View the project on GitHub. jakob-schuster/matchbox

Navigation

Manipulating read metadata

Read fields

Reads have several fields that store metadata. Which fields are available depends on the type of input reads you provide.

Input format Fields
FASTA
(.fa, .fasta)
seq: Str The sequence of the read.
id: Str The read ID. Everything from > to the first whitespace in the description line.
desc: Str The description line. Everything after the read ID.
FASTQ
(.fq, .fastq)
seq: Str The sequence of the read.
id: Str The read ID. Everything from @ to the first whitespace in the description line.
desc: Str The description line. Everything after the read ID.
qual: Str The quality string.
SAM
(.sam, .bam)
id | qname: Str The read ID. Defaults to '*' if unavailable.
flag: Num Combination of bitwise flags.
rname: Str Name of the reference sequence to which the read is aligned. Defaults to '*' if unavailable or unmapped.
pos: Num 1-based leftmosed mapping position of the first CIGAR operation that consumes a reference base. Defaults to 0 if unmapped.
mapq: Num Mapping quality.
cigar: Str CIGAR string.
rnext: Str Reference sequence name of the primary alignment of the next read in the template. Defaults to '*' if unavailable or unmapped.
pnext: Num 1-based position of the primary alignment of the next read in the template. Defaults to 0 if unavailable.
tlen: Num Signed observed template length. Defaults to 0 if unavailable.
seq: Str The sequence of the read.
qual: Str The quality string.
desc: Str The optional fields, as a single string.
Paired
(any formats)
r1: Read The first read, from the file given as mandatory argument.
r2: Read The second read, from the file given via the --paired-with optional argument.

Reverse-complementing

Reads can be reverse-complemented. For FASTA reads, this reverse-complements the sequence. For FASTQ and SAM reads, it additionally reverses the quality score, so that the bases still correctly correspond to quality score characters.

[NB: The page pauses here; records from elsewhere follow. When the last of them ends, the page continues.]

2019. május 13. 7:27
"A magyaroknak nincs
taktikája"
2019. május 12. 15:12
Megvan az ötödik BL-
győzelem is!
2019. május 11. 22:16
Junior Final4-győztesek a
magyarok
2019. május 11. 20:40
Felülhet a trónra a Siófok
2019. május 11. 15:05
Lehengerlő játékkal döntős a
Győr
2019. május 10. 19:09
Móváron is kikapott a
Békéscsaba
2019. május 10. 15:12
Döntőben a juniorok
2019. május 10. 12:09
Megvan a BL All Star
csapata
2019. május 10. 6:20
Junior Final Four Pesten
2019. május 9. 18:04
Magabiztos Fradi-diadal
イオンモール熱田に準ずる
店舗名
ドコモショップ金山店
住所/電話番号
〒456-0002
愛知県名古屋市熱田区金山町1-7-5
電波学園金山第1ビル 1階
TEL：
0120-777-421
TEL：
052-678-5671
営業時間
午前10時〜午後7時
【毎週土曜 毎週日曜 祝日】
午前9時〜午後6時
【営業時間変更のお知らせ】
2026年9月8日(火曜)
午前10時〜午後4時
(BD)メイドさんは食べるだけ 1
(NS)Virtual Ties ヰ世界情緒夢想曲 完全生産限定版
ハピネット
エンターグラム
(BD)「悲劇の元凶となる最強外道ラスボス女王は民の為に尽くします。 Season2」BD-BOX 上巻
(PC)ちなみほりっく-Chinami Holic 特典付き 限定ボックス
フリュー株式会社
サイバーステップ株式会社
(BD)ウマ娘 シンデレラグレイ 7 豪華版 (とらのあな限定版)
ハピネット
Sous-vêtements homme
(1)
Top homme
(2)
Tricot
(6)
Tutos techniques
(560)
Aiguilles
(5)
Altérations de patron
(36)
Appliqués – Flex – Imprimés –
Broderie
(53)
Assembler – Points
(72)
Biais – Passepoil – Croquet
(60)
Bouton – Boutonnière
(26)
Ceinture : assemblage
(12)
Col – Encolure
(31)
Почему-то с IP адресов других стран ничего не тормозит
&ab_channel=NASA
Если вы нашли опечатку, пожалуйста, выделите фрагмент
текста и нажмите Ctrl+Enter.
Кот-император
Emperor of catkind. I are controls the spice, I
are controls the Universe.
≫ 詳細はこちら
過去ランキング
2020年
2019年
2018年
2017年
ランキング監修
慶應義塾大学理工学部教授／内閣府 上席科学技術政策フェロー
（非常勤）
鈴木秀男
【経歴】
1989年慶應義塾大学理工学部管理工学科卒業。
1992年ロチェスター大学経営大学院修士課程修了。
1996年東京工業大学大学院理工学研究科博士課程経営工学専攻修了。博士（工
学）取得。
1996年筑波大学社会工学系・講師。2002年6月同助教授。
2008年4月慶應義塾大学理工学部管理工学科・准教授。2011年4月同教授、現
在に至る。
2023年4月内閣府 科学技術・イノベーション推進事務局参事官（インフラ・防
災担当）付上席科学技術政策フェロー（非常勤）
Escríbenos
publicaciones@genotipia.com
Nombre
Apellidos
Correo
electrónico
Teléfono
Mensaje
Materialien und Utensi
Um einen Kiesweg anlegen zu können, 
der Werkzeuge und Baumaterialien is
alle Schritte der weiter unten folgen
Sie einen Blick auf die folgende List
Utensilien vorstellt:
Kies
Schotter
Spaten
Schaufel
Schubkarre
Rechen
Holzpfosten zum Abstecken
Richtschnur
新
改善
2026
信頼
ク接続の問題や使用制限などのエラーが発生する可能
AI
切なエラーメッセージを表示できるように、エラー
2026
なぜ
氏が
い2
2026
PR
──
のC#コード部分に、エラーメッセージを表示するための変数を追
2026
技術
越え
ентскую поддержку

# reverse complement each read
-read.out!('reversed.fq')

Tagging

Information can be added to the description line of reads, such as a UMI or barcode, or any other data derived from processing with matchbox.

# tag each read with its length
read.tag('length={read.seq.len()}')
info The string given to tag is appended to the read's desc, separated by a space. To change this prefix (e.g. when adding an optional field to a SAM read, which are tab-delimited), the optional argument prefix can be set.